6. An optical fiber connector according to Claim 1 wherein said ferrule includes fusion access means into which the bore opens and into which the end portion of the optical fiber of the single fiber cable extends, and wherein the optical fiber connector further comprises an optical fiber stub disposed within the bore of said ferrule and extending from a first end adjacent the first end of said ferrule to a second end disposed within the fusion access means of said ferrule.

7. An optical fiber connector according to Claim 6, wherein the fusion access means of said ferrule comprises a fusion access slot which extends transversely across said ferrule from a first side of said ferrule to a bottom portion of the fusion access slot such that the bore of said ferrule opens into the fusion access slot.

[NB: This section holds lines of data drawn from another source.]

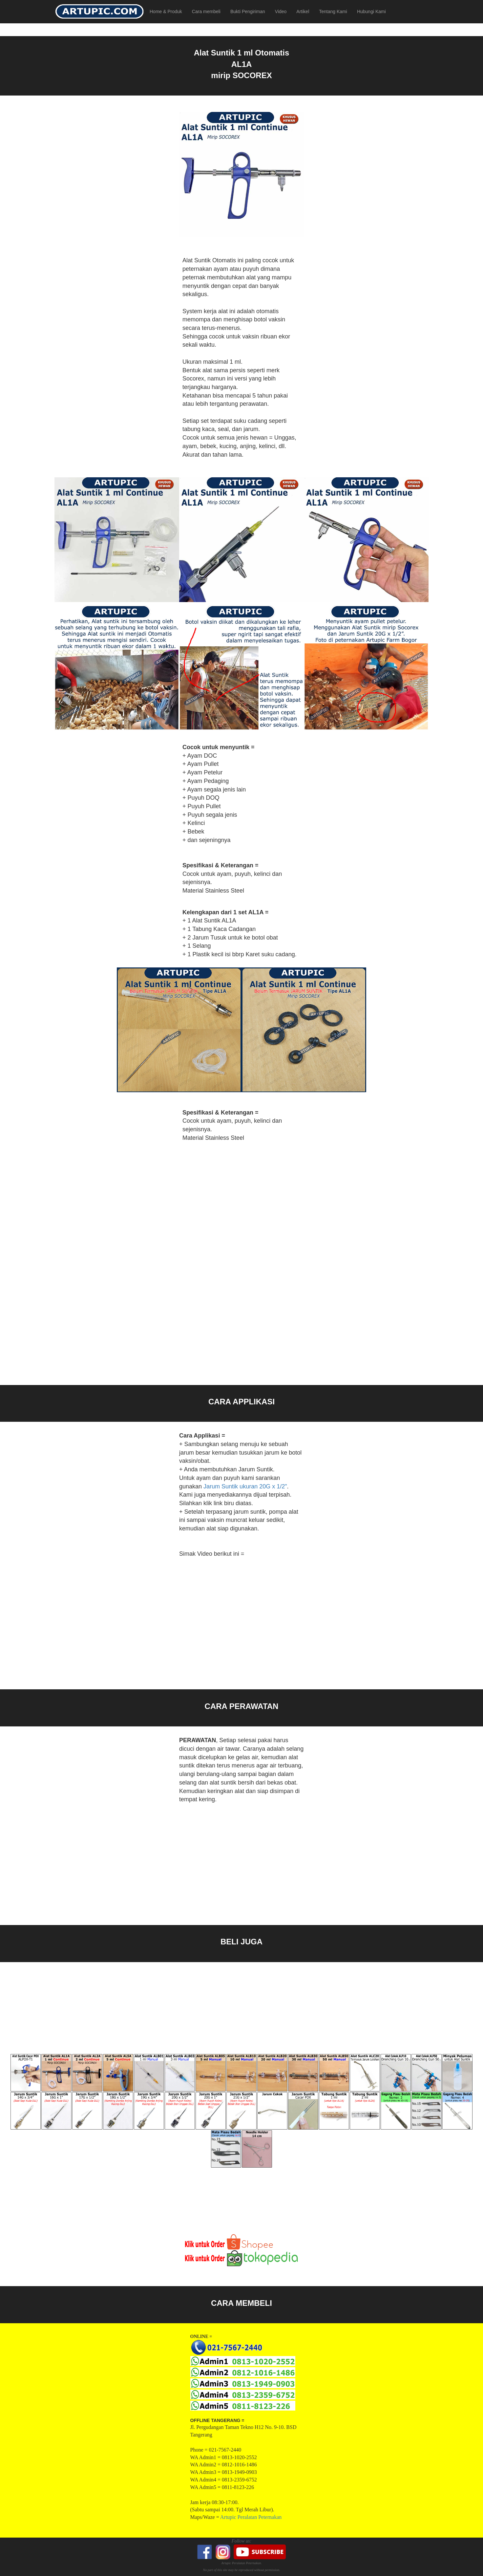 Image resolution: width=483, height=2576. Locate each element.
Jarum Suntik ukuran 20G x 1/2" (245, 1486)
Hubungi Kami (371, 11)
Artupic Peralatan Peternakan (251, 2517)
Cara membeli (206, 11)
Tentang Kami (333, 11)
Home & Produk (166, 11)
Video (281, 11)
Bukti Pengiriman (247, 11)
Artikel (302, 11) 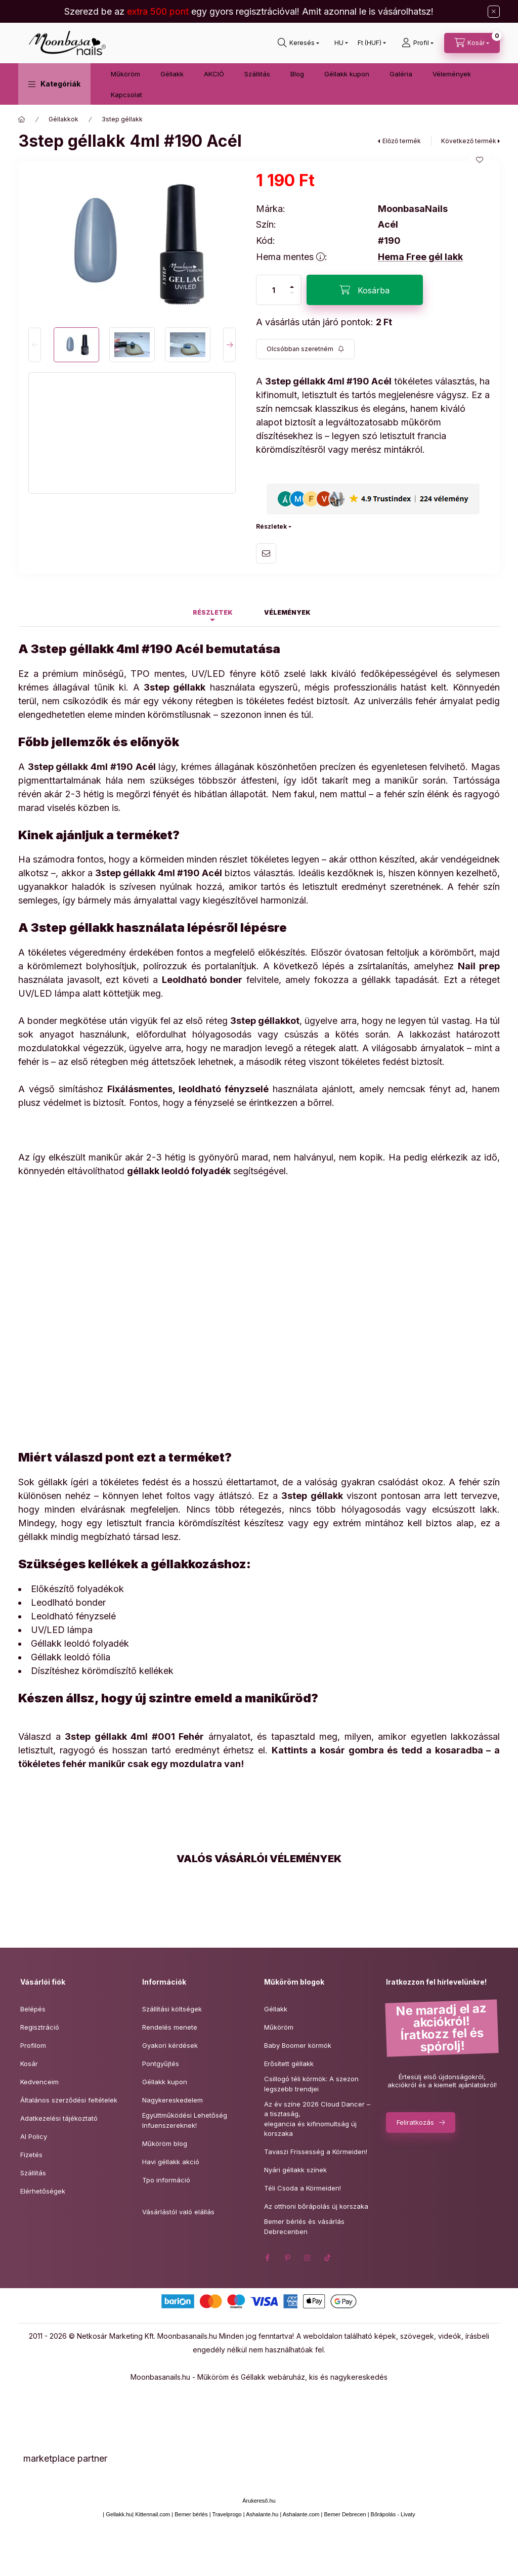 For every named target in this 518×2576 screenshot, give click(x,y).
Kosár (29, 2063)
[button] (54, 84)
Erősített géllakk (289, 2063)
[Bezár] (494, 12)
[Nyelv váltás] (339, 43)
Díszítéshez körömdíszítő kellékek (102, 1670)
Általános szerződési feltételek (68, 2100)
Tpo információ (166, 2180)
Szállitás (257, 74)
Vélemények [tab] (287, 612)
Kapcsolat (126, 95)
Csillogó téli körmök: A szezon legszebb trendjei (311, 2084)
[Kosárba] (365, 290)
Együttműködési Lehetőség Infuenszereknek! (184, 2120)
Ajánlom (266, 553)
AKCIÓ (214, 74)
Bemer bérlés (191, 2514)
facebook (267, 2258)
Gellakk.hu (119, 2514)
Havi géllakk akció (170, 2162)
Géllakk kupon (346, 74)
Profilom (33, 2045)
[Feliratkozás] (305, 349)
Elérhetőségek (42, 2191)
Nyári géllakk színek (295, 2170)
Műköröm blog (164, 2143)
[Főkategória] (21, 119)
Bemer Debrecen (345, 2514)
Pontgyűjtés (160, 2063)
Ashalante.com (301, 2514)
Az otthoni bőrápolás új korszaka (316, 2206)
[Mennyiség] (273, 290)
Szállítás (33, 2173)
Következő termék (468, 141)
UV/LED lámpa (62, 1629)
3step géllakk (122, 119)
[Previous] (34, 344)
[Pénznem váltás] (369, 43)
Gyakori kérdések (170, 2045)
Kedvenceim (39, 2082)
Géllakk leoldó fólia (70, 1657)
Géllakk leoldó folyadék (80, 1643)
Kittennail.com (152, 2514)
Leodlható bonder (68, 1602)
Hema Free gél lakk (420, 256)
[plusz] (292, 282)
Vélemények (452, 74)
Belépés (33, 2009)
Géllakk (172, 74)
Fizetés (31, 2155)
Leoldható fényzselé (73, 1616)
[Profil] (417, 43)
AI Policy (33, 2136)
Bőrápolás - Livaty (393, 2514)
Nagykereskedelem (172, 2100)
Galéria (401, 74)
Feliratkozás (415, 2122)
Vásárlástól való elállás (178, 2212)
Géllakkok (63, 119)
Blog (297, 74)
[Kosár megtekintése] (472, 43)
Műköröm (125, 74)
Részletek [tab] (213, 612)
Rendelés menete (169, 2027)
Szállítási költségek (172, 2009)
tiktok (328, 2258)
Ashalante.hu (262, 2514)
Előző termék (401, 141)
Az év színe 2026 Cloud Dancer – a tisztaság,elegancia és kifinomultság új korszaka (317, 2119)
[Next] (229, 344)
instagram (307, 2258)
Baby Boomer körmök (297, 2045)
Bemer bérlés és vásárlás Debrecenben (304, 2226)
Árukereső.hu (258, 2501)
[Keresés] (298, 43)
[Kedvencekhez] (479, 160)
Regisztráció (39, 2027)
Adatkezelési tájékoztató (59, 2118)
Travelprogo (226, 2514)
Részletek (271, 526)
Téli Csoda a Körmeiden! (302, 2188)
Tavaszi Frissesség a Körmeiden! (315, 2152)
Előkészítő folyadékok (77, 1588)
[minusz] (292, 297)
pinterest (287, 2258) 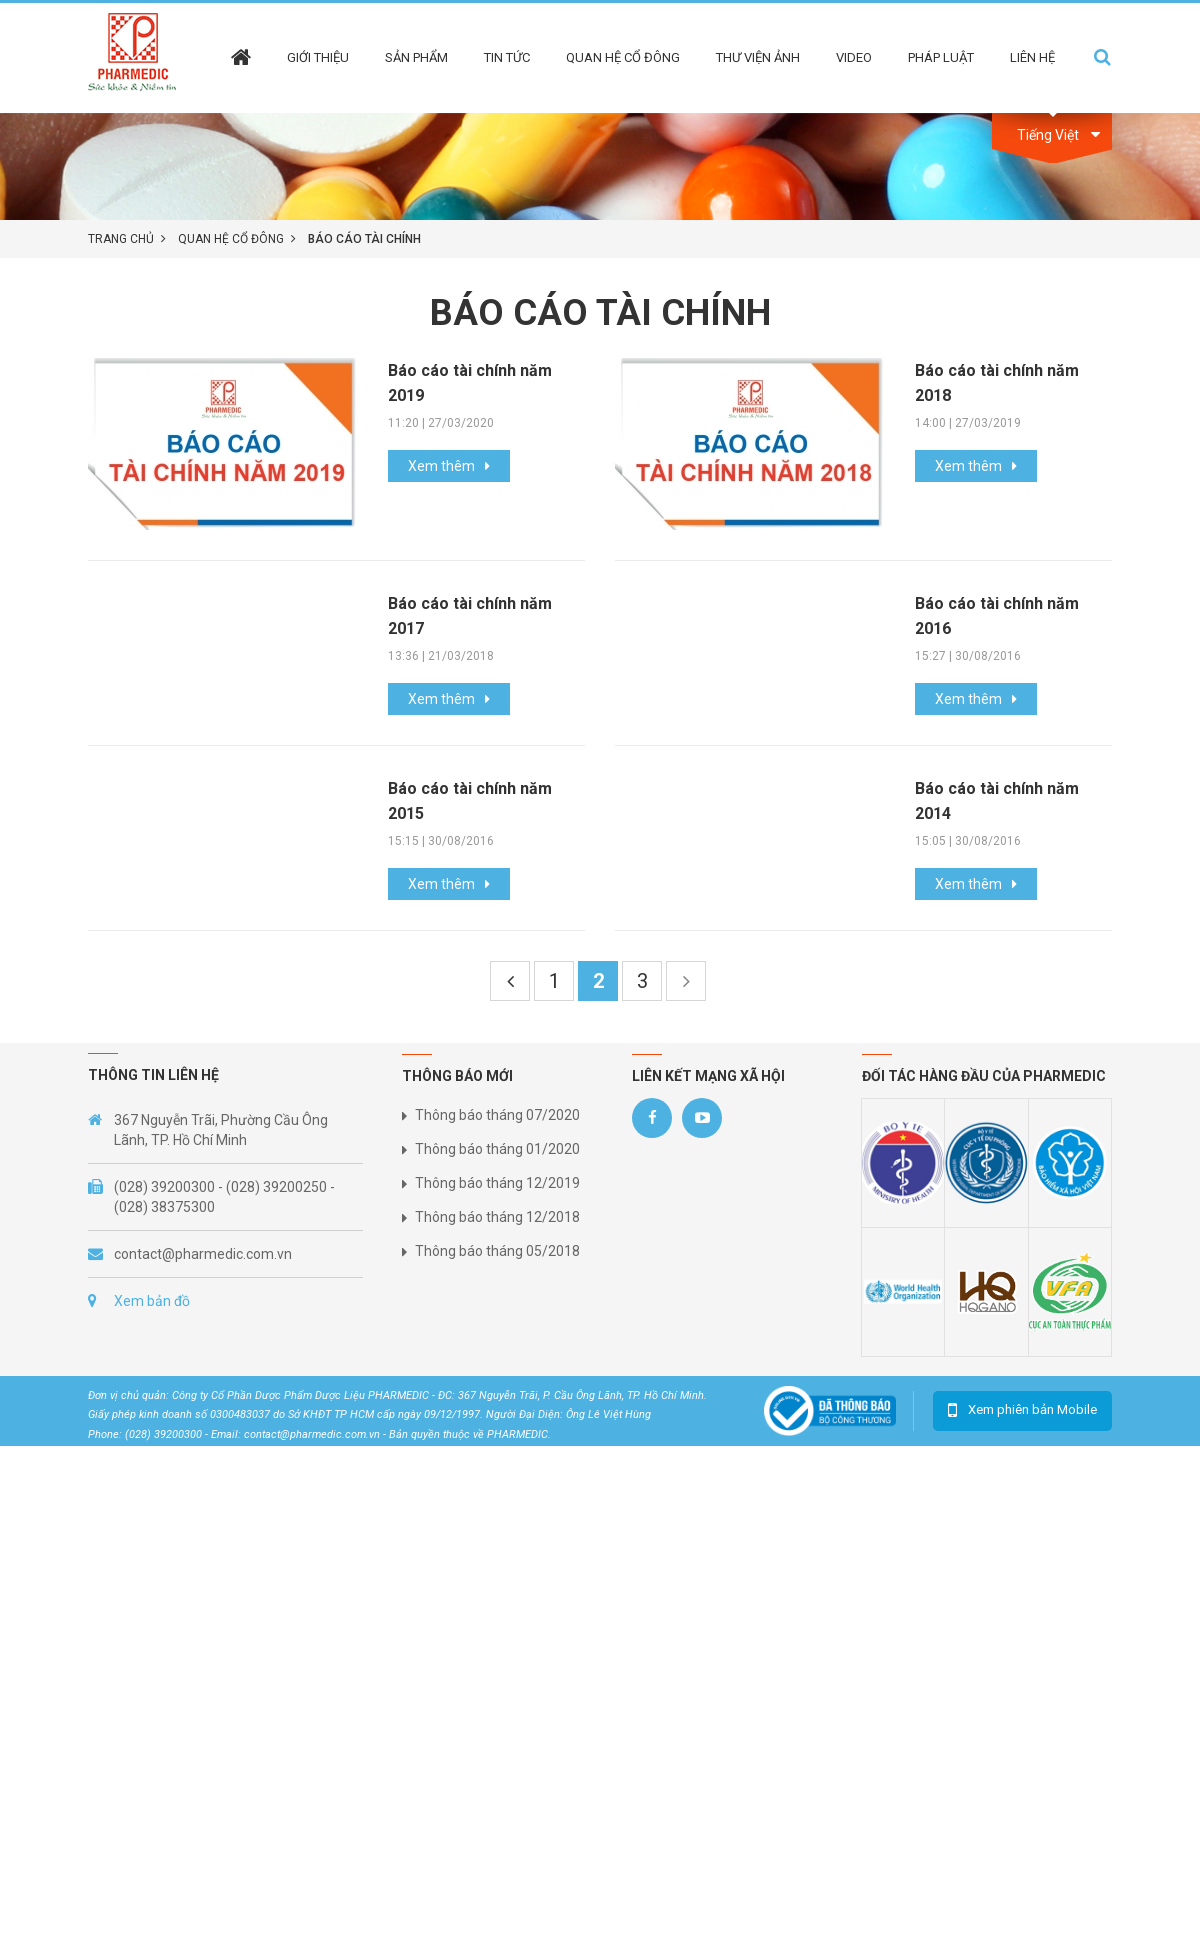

8. An optical fiber connector according to Claim 6 wherein the fusion access means of said ferrule comprises a fusion access port extending transversely through said ferrule such that the fusion access port is in communication with the bore of said ferrule to thereby define a splice cavity.

9. A method according to Claim 4 wherein the ferrule of the optical fiber connector includes fusion access means, and wherein said step of inserting the exposed end portion of the optical fiber into the bore defined by the ferrule includes the step of inserting the exposed end portion of the optical fiber into the bore defined by the ferrule such that the end portion of the optical fiber extends from a second end of the ferrule to the fusion access means of the ferrule.

10. A method according to Claim 9, further comprising the step of fusing the end portion of the optical fiber to an optical fiber stub within the fusion access means of the ferrule.